We will be doing covers of the famous Piedmont Blues songs of the 1920’s. Our versions will be very contemporized and special. What makes the East Coast blues songs different is that they are not the typical 1-4-5 standard arrangement of the blues. The chordal structures are very complicated.
I haven’t played with a band in 3 years. Trying to get over the age discrimination here in Milwaukee is impossible. This town is a wasteland for music. And the blues just ain’t played here. The young Turks of music in this town look at someone in their 50’s or older as outcasts….instead of depending on their experience and finesse. It is so moronic.
Rick lives in Powhatan County, Virginia. The album should have already been in the can but the record label allowed Rick to hold off because I would be his partner in crime.
Rick lives in the middle of nowhere on the grounds of a large mansion. The owners built an extension to their home so Rick could turn it into a recording studio with only the most modern and state of the art equipment.

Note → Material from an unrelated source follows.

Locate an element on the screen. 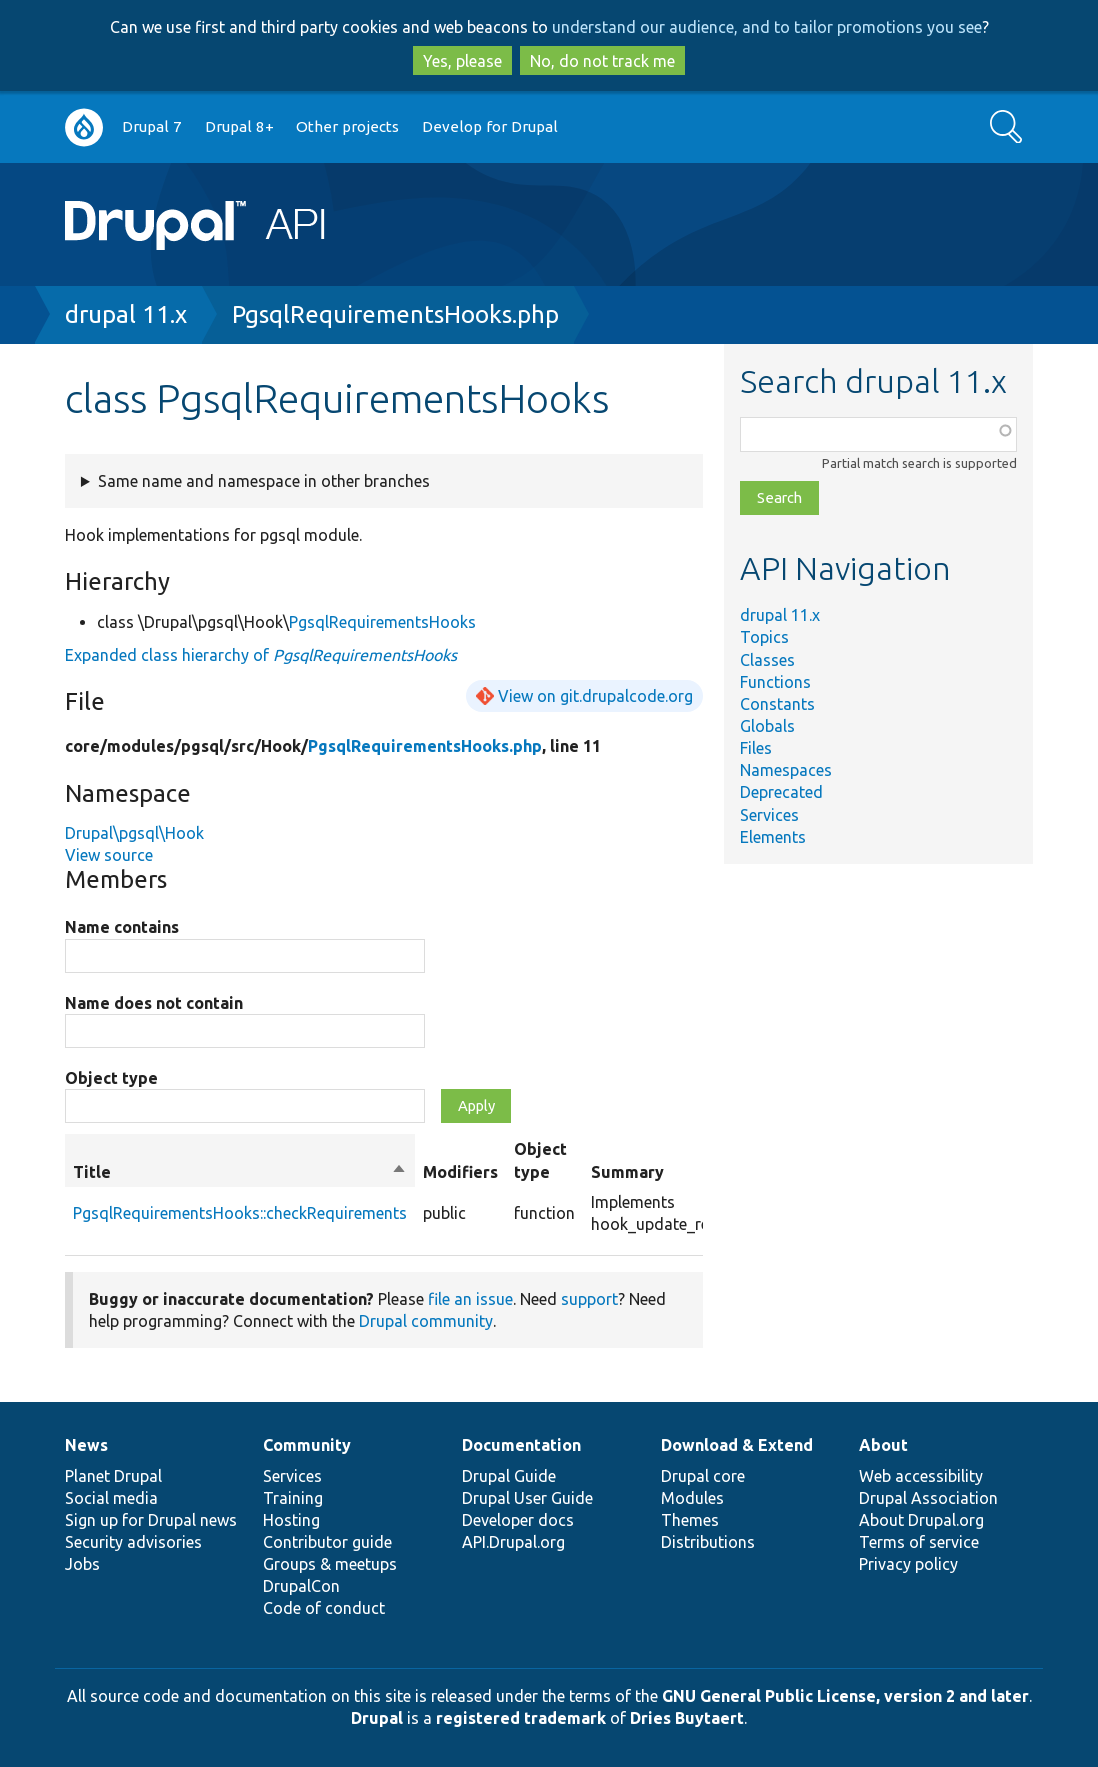  Same name and namespace in other branches is located at coordinates (264, 481).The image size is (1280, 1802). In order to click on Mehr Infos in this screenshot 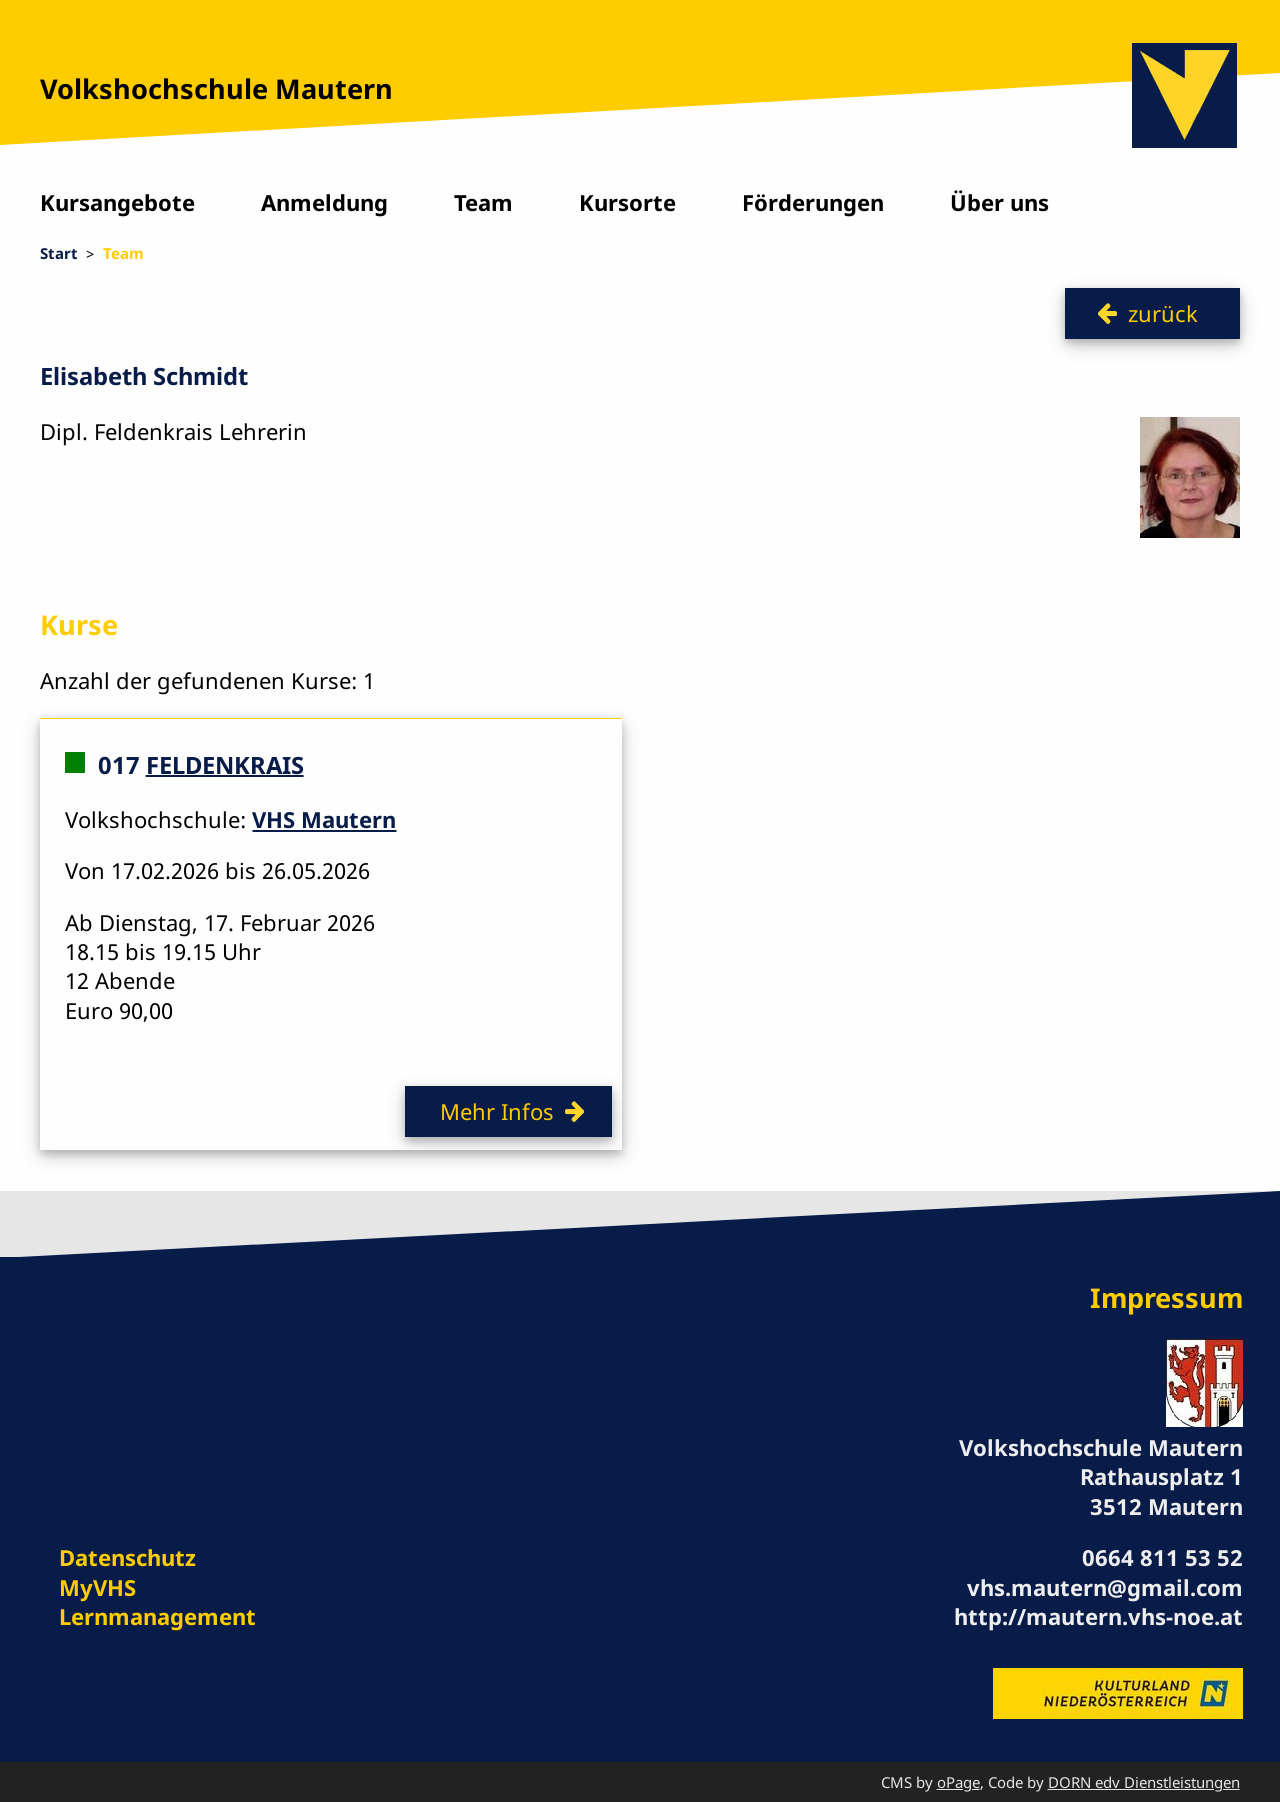, I will do `click(497, 1111)`.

Back in the day, I was a producer with my own professional recording studio. Thousands of bands came through there. And I owe my style of producing to what I learned from Rick while we played together earlier. Rick is a tough guy with a real stubborn streak. He has a vision and you better goddam get on board. As a result, few people are good enough for him to play with. Really.
Rick’s formative years were spent in New Orleans where he was part of the club band for every touring blues giant. So he played with every great blues artist.
The songs we recorded, back in the day, were way ahead of their time. And the recording of those tunes was arduous. Most sessions started at 10pm and went through the night.
Because of our advanced age, I figure just the opposite will occur this time.
And instead of coke, it will be Lipitor.
I plan to use my baby…my 1980 Schecter fretless for the recordings.
After we deliver the recording, there is a very good chance we will tour in Europe where this kind of music is much more appreciated.
The plan is to wait until the holidays are over and I will drive down there in early January. The album should take no longer than a month.
And I am girding my loins for what is in store. Rick will have his ideas and I will have to tap into his vision for my bass playing.
There will be no other musicians on the recording. We will play everything.
I so look forward to this. Music has been my love since I first played banjo at the peak of the folk music craze in the early 1960’s. I switched to bass when I was 15.
If all goes well, I plan to purchase a new electric upright bass for the tour. This will give the songs a more authentic feel.
So, my fingers are crossed that I can once more do what I love more than anything in my life: play music. Not a very exciting story, but I am super hyped and jazzed and had to share.